A thousand litres of home-heating oil has spilled from an underground tank and into Colquitz Creek, killing migrating salmon and polluting part of the Saanich waterway.

The spill started gradually but quickly escalated, with the bulk of the oil seeping into the creek on Friday.

People walking in Colquitz Park near Columbine Way and Camas Court smelled the fuel near the creek and contacted authorities, said Adriane Pollard, environmental services manager for Saanich.

The spill is under investigation by Saanich public works crews and the Department of Fisheries and Oceans.

Booms have been set up to contain the spill, said Pollard.

While no dead fish have been found at the scene, some carcasses have turned up downstream, she said.

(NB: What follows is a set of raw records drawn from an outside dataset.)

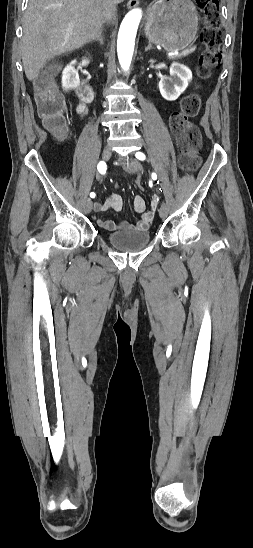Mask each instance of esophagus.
<instances>
[{"label": "esophagus", "instance_id": "34e87169", "mask_svg": "<svg viewBox=\"0 0 253 548\" xmlns=\"http://www.w3.org/2000/svg\"><path fill=\"white\" fill-rule=\"evenodd\" d=\"M139 4V0H129L128 3H127V6L128 8H134L136 6H138Z\"/></svg>", "mask_w": 253, "mask_h": 548}]
</instances>
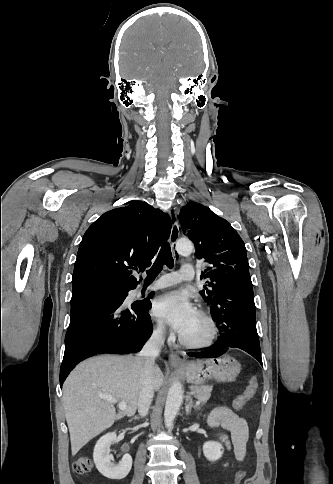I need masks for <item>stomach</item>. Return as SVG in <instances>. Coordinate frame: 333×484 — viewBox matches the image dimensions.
I'll return each mask as SVG.
<instances>
[{
    "mask_svg": "<svg viewBox=\"0 0 333 484\" xmlns=\"http://www.w3.org/2000/svg\"><path fill=\"white\" fill-rule=\"evenodd\" d=\"M241 371L240 363L224 354L219 357L190 361L184 364L182 372L189 383L202 386L210 380L232 382Z\"/></svg>",
    "mask_w": 333,
    "mask_h": 484,
    "instance_id": "obj_1",
    "label": "stomach"
}]
</instances>
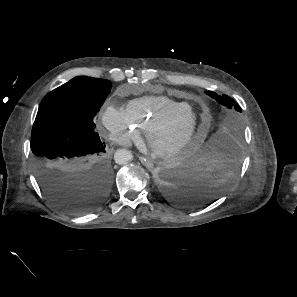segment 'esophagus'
Returning <instances> with one entry per match:
<instances>
[{
  "label": "esophagus",
  "mask_w": 297,
  "mask_h": 297,
  "mask_svg": "<svg viewBox=\"0 0 297 297\" xmlns=\"http://www.w3.org/2000/svg\"><path fill=\"white\" fill-rule=\"evenodd\" d=\"M140 161L142 162V164L148 168V169H151L154 167V164L152 162V160L148 159V158H145V157H140Z\"/></svg>",
  "instance_id": "34e87169"
}]
</instances>
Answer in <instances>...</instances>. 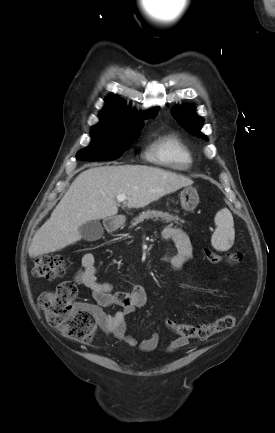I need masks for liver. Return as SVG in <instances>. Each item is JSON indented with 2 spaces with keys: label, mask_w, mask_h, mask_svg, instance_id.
Instances as JSON below:
<instances>
[{
  "label": "liver",
  "mask_w": 275,
  "mask_h": 433,
  "mask_svg": "<svg viewBox=\"0 0 275 433\" xmlns=\"http://www.w3.org/2000/svg\"><path fill=\"white\" fill-rule=\"evenodd\" d=\"M193 181L146 165L100 166L83 171L73 181L51 217L35 233L30 257L59 251L79 241L83 224L115 217L116 198L127 196L125 206L143 208L161 197L191 186Z\"/></svg>",
  "instance_id": "liver-1"
}]
</instances>
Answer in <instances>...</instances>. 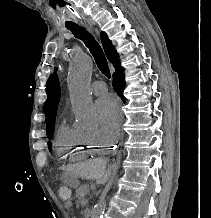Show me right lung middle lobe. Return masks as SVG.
<instances>
[{"label":"right lung middle lobe","mask_w":211,"mask_h":218,"mask_svg":"<svg viewBox=\"0 0 211 218\" xmlns=\"http://www.w3.org/2000/svg\"><path fill=\"white\" fill-rule=\"evenodd\" d=\"M123 102H125V99H123ZM53 133L48 136V139H52ZM49 148L51 147V143L48 144Z\"/></svg>","instance_id":"right-lung-middle-lobe-1"}]
</instances>
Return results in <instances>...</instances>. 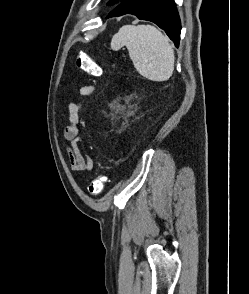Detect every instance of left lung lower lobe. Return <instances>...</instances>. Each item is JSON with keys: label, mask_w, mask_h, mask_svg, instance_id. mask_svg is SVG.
Returning a JSON list of instances; mask_svg holds the SVG:
<instances>
[{"label": "left lung lower lobe", "mask_w": 249, "mask_h": 294, "mask_svg": "<svg viewBox=\"0 0 249 294\" xmlns=\"http://www.w3.org/2000/svg\"><path fill=\"white\" fill-rule=\"evenodd\" d=\"M128 13L154 22L179 46L181 24L174 0H124L107 18Z\"/></svg>", "instance_id": "obj_1"}]
</instances>
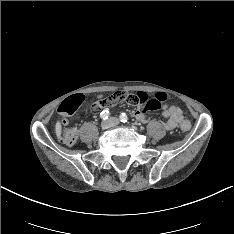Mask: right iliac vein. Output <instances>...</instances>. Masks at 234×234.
<instances>
[{"instance_id":"right-iliac-vein-1","label":"right iliac vein","mask_w":234,"mask_h":234,"mask_svg":"<svg viewBox=\"0 0 234 234\" xmlns=\"http://www.w3.org/2000/svg\"><path fill=\"white\" fill-rule=\"evenodd\" d=\"M111 125H112V123H111L110 120L103 121L102 124H101L103 129H108V128L111 127Z\"/></svg>"}]
</instances>
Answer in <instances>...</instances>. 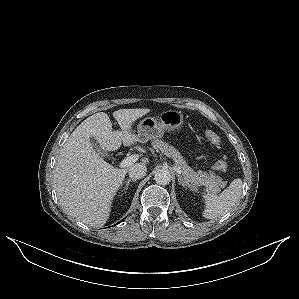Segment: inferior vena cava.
Here are the masks:
<instances>
[{
	"label": "inferior vena cava",
	"mask_w": 299,
	"mask_h": 299,
	"mask_svg": "<svg viewBox=\"0 0 299 299\" xmlns=\"http://www.w3.org/2000/svg\"><path fill=\"white\" fill-rule=\"evenodd\" d=\"M146 172L147 168L143 163L134 164L128 169L129 177L135 180L144 177Z\"/></svg>",
	"instance_id": "602c4592"
}]
</instances>
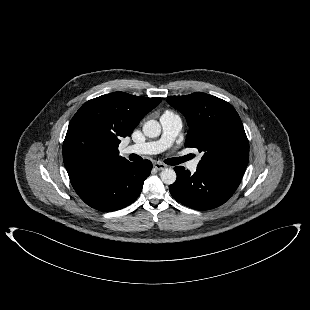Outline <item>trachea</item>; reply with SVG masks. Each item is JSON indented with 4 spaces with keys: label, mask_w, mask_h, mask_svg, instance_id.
I'll use <instances>...</instances> for the list:
<instances>
[{
    "label": "trachea",
    "mask_w": 310,
    "mask_h": 310,
    "mask_svg": "<svg viewBox=\"0 0 310 310\" xmlns=\"http://www.w3.org/2000/svg\"><path fill=\"white\" fill-rule=\"evenodd\" d=\"M141 159L142 158L140 156H138V155H133L132 156V160H134V161H138V160H141ZM186 160H187V157L170 158V159H167L165 161V163L168 164V165H177V164L182 163V162H184Z\"/></svg>",
    "instance_id": "trachea-1"
}]
</instances>
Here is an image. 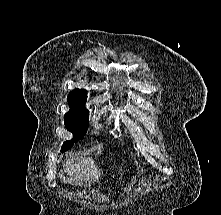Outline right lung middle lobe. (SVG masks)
<instances>
[{"instance_id":"dd1d6c3e","label":"right lung middle lobe","mask_w":221,"mask_h":215,"mask_svg":"<svg viewBox=\"0 0 221 215\" xmlns=\"http://www.w3.org/2000/svg\"><path fill=\"white\" fill-rule=\"evenodd\" d=\"M88 114L84 106L70 109L69 112L65 114L64 124L66 129L73 133V139L63 144L61 152L70 149L74 142L84 137L88 128Z\"/></svg>"}]
</instances>
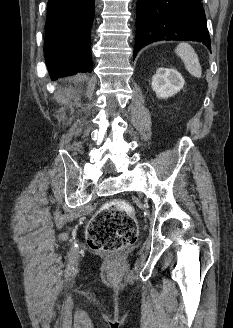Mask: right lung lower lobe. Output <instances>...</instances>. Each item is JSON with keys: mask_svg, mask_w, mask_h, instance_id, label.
Returning <instances> with one entry per match:
<instances>
[{"mask_svg": "<svg viewBox=\"0 0 233 328\" xmlns=\"http://www.w3.org/2000/svg\"><path fill=\"white\" fill-rule=\"evenodd\" d=\"M94 0H49L44 55L52 80L92 70Z\"/></svg>", "mask_w": 233, "mask_h": 328, "instance_id": "right-lung-lower-lobe-1", "label": "right lung lower lobe"}]
</instances>
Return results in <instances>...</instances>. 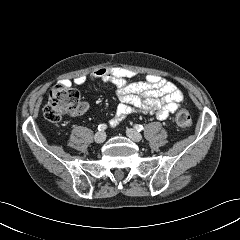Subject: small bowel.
<instances>
[{"label":"small bowel","mask_w":240,"mask_h":240,"mask_svg":"<svg viewBox=\"0 0 240 240\" xmlns=\"http://www.w3.org/2000/svg\"><path fill=\"white\" fill-rule=\"evenodd\" d=\"M136 76L135 71L121 67L98 68L89 76L92 81L101 80L116 88L119 104L110 120L112 127L136 112L154 113L158 119L164 120L181 107L183 94L174 83L157 75L135 81ZM87 79L82 75L73 80L63 79L60 84L83 85ZM85 108V105H82L76 112L81 113Z\"/></svg>","instance_id":"small-bowel-1"}]
</instances>
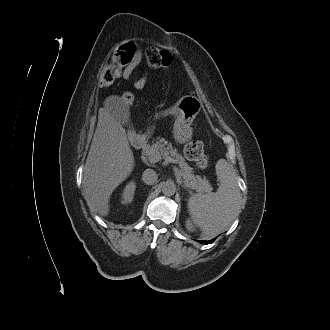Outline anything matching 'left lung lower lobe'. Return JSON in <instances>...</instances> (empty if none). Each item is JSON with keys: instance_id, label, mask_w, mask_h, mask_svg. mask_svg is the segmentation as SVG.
Returning <instances> with one entry per match:
<instances>
[{"instance_id": "0a47b994", "label": "left lung lower lobe", "mask_w": 330, "mask_h": 330, "mask_svg": "<svg viewBox=\"0 0 330 330\" xmlns=\"http://www.w3.org/2000/svg\"><path fill=\"white\" fill-rule=\"evenodd\" d=\"M214 240H215V239L210 240V241H203V240H200L199 242H201V243H205V244H210V243H212Z\"/></svg>"}]
</instances>
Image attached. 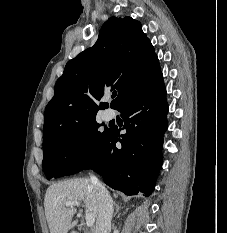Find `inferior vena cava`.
Listing matches in <instances>:
<instances>
[{
  "mask_svg": "<svg viewBox=\"0 0 227 233\" xmlns=\"http://www.w3.org/2000/svg\"><path fill=\"white\" fill-rule=\"evenodd\" d=\"M98 198V217L95 233H110L113 215V201L104 185L94 175L90 177Z\"/></svg>",
  "mask_w": 227,
  "mask_h": 233,
  "instance_id": "inferior-vena-cava-1",
  "label": "inferior vena cava"
}]
</instances>
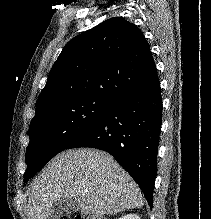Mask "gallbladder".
<instances>
[{
	"instance_id": "gallbladder-1",
	"label": "gallbladder",
	"mask_w": 211,
	"mask_h": 219,
	"mask_svg": "<svg viewBox=\"0 0 211 219\" xmlns=\"http://www.w3.org/2000/svg\"><path fill=\"white\" fill-rule=\"evenodd\" d=\"M77 211V204L72 198H64L54 204L50 219H60L65 213L70 214Z\"/></svg>"
}]
</instances>
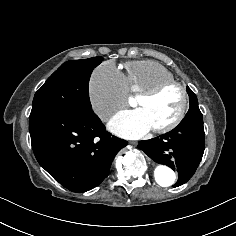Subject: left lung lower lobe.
<instances>
[{
  "label": "left lung lower lobe",
  "mask_w": 236,
  "mask_h": 236,
  "mask_svg": "<svg viewBox=\"0 0 236 236\" xmlns=\"http://www.w3.org/2000/svg\"><path fill=\"white\" fill-rule=\"evenodd\" d=\"M138 148L156 163L177 171L178 181L174 187H178L193 176L202 159L205 148L203 118H184L172 131L140 141Z\"/></svg>",
  "instance_id": "0a47b994"
}]
</instances>
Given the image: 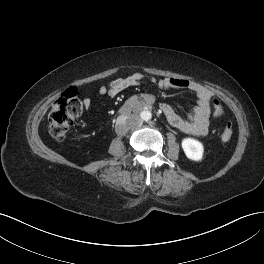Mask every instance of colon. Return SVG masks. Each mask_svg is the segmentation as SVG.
Returning a JSON list of instances; mask_svg holds the SVG:
<instances>
[{
	"label": "colon",
	"mask_w": 264,
	"mask_h": 264,
	"mask_svg": "<svg viewBox=\"0 0 264 264\" xmlns=\"http://www.w3.org/2000/svg\"><path fill=\"white\" fill-rule=\"evenodd\" d=\"M212 116L218 118L223 113L220 101L212 97ZM82 106L75 89L70 88L63 92L53 103L48 116V127L51 136L57 141H63L75 119L81 114ZM233 135V124L227 122L222 131L223 141H229Z\"/></svg>",
	"instance_id": "obj_1"
}]
</instances>
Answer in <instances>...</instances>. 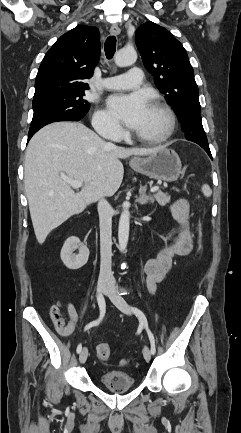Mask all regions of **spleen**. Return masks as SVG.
Segmentation results:
<instances>
[{
    "label": "spleen",
    "instance_id": "spleen-1",
    "mask_svg": "<svg viewBox=\"0 0 241 433\" xmlns=\"http://www.w3.org/2000/svg\"><path fill=\"white\" fill-rule=\"evenodd\" d=\"M202 192H203L204 196H206V197H210L212 194V190L208 184H204L202 186Z\"/></svg>",
    "mask_w": 241,
    "mask_h": 433
}]
</instances>
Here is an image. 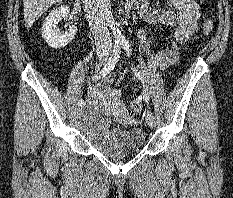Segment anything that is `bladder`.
Returning a JSON list of instances; mask_svg holds the SVG:
<instances>
[{
  "mask_svg": "<svg viewBox=\"0 0 233 198\" xmlns=\"http://www.w3.org/2000/svg\"><path fill=\"white\" fill-rule=\"evenodd\" d=\"M78 126L91 146L107 157L133 155L145 145L146 135L141 127L112 128L106 109L99 103L84 106Z\"/></svg>",
  "mask_w": 233,
  "mask_h": 198,
  "instance_id": "31cf9c89",
  "label": "bladder"
}]
</instances>
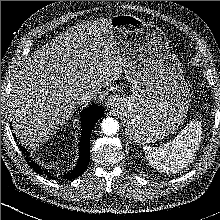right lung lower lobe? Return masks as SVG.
<instances>
[{"label": "right lung lower lobe", "mask_w": 220, "mask_h": 220, "mask_svg": "<svg viewBox=\"0 0 220 220\" xmlns=\"http://www.w3.org/2000/svg\"><path fill=\"white\" fill-rule=\"evenodd\" d=\"M104 115L103 110L100 106L96 104H92L89 107H87L81 116V127H82V133L80 138V157L78 159L77 165L75 168H73L68 173H65L61 178L64 179H73L78 176H80L85 169L87 168L89 164L90 159V136L91 131L95 125V123ZM15 137V134H13ZM19 147L22 150V154L24 155L28 165L34 169L35 172H37L40 175H45L49 177L50 179H53L55 177L51 176V174L46 170L43 169L39 164H37L33 158L29 155L27 149H25L21 144Z\"/></svg>", "instance_id": "98d812e1"}]
</instances>
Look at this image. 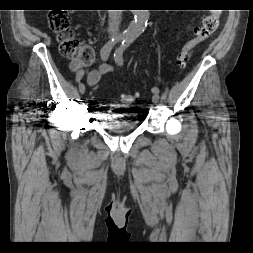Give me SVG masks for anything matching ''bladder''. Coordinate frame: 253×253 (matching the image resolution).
Instances as JSON below:
<instances>
[{
    "instance_id": "obj_1",
    "label": "bladder",
    "mask_w": 253,
    "mask_h": 253,
    "mask_svg": "<svg viewBox=\"0 0 253 253\" xmlns=\"http://www.w3.org/2000/svg\"><path fill=\"white\" fill-rule=\"evenodd\" d=\"M116 111H102L100 114V125L102 128L115 133H125L136 130L139 122L127 112V108L116 107Z\"/></svg>"
}]
</instances>
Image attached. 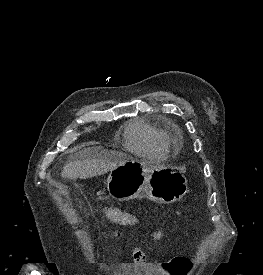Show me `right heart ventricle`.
Instances as JSON below:
<instances>
[{
  "instance_id": "1",
  "label": "right heart ventricle",
  "mask_w": 263,
  "mask_h": 275,
  "mask_svg": "<svg viewBox=\"0 0 263 275\" xmlns=\"http://www.w3.org/2000/svg\"><path fill=\"white\" fill-rule=\"evenodd\" d=\"M126 146L140 154H162L166 150L162 133L144 121L129 124L126 130Z\"/></svg>"
}]
</instances>
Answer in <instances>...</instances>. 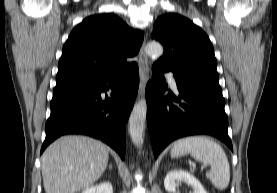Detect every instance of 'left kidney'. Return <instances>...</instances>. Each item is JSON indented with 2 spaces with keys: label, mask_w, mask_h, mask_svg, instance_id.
Wrapping results in <instances>:
<instances>
[{
  "label": "left kidney",
  "mask_w": 277,
  "mask_h": 193,
  "mask_svg": "<svg viewBox=\"0 0 277 193\" xmlns=\"http://www.w3.org/2000/svg\"><path fill=\"white\" fill-rule=\"evenodd\" d=\"M181 182L190 185L193 188V193H208L192 174L184 170L169 171L164 179V187L169 193H176V189Z\"/></svg>",
  "instance_id": "left-kidney-1"
}]
</instances>
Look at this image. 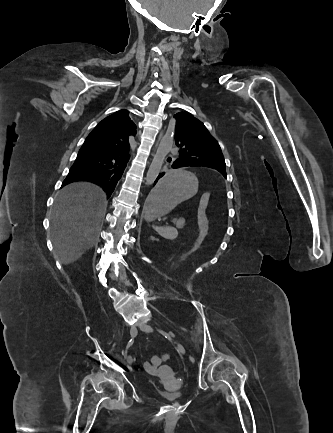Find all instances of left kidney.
Segmentation results:
<instances>
[{
    "instance_id": "obj_1",
    "label": "left kidney",
    "mask_w": 333,
    "mask_h": 433,
    "mask_svg": "<svg viewBox=\"0 0 333 433\" xmlns=\"http://www.w3.org/2000/svg\"><path fill=\"white\" fill-rule=\"evenodd\" d=\"M174 231H177L175 228H172Z\"/></svg>"
}]
</instances>
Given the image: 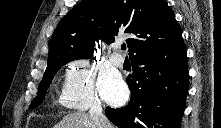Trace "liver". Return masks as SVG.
Listing matches in <instances>:
<instances>
[{
  "label": "liver",
  "instance_id": "6515ba94",
  "mask_svg": "<svg viewBox=\"0 0 221 128\" xmlns=\"http://www.w3.org/2000/svg\"><path fill=\"white\" fill-rule=\"evenodd\" d=\"M54 128H97V126L89 113L75 112L64 116Z\"/></svg>",
  "mask_w": 221,
  "mask_h": 128
}]
</instances>
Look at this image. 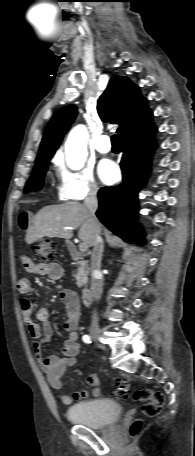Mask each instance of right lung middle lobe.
<instances>
[{"label": "right lung middle lobe", "mask_w": 195, "mask_h": 456, "mask_svg": "<svg viewBox=\"0 0 195 456\" xmlns=\"http://www.w3.org/2000/svg\"><path fill=\"white\" fill-rule=\"evenodd\" d=\"M50 159L51 158H45L36 163L32 176L30 177V179L28 180V182L26 184L25 193H28L31 191H38L42 188L44 176L47 171V167H48Z\"/></svg>", "instance_id": "right-lung-middle-lobe-1"}]
</instances>
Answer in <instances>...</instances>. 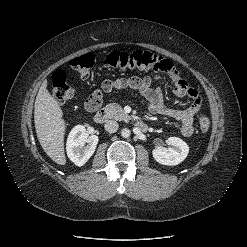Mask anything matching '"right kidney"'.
Returning <instances> with one entry per match:
<instances>
[{"instance_id":"1","label":"right kidney","mask_w":247,"mask_h":247,"mask_svg":"<svg viewBox=\"0 0 247 247\" xmlns=\"http://www.w3.org/2000/svg\"><path fill=\"white\" fill-rule=\"evenodd\" d=\"M97 144L98 136L88 135L83 125H77L68 135L67 155L75 165L83 166L94 154Z\"/></svg>"}]
</instances>
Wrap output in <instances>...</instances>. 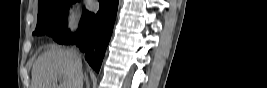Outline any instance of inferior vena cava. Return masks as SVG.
<instances>
[{"label": "inferior vena cava", "mask_w": 267, "mask_h": 88, "mask_svg": "<svg viewBox=\"0 0 267 88\" xmlns=\"http://www.w3.org/2000/svg\"><path fill=\"white\" fill-rule=\"evenodd\" d=\"M78 57H79V59L81 60V58H80L79 55H78ZM80 77H81V82H80V86H79V88H83V73H82V71H81V73H80Z\"/></svg>", "instance_id": "obj_1"}]
</instances>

Buried oil tanks have a life expectancy of 10 to 15 years. Leaks can occur due to corrosion, rust and piping connections.

Residential heating oil storage tanks have been used in Canada for more than 60 years, said a B.C. government fact sheet. Many of these tanks are now abandoned as homeowners move to natural gas, propane and electricity to heat their homes.

Underground storage tanks pose risks of contamination to soil and groundwater. They can also cause fires and explosions.

Under the current laws, the current and previous owners of the home as well as the company that transported the fuel can be tagged with costs relating to a spill.

Unused underground oil storage tanks should be properly decommissioned by a qualified contractor, said the fact sheet.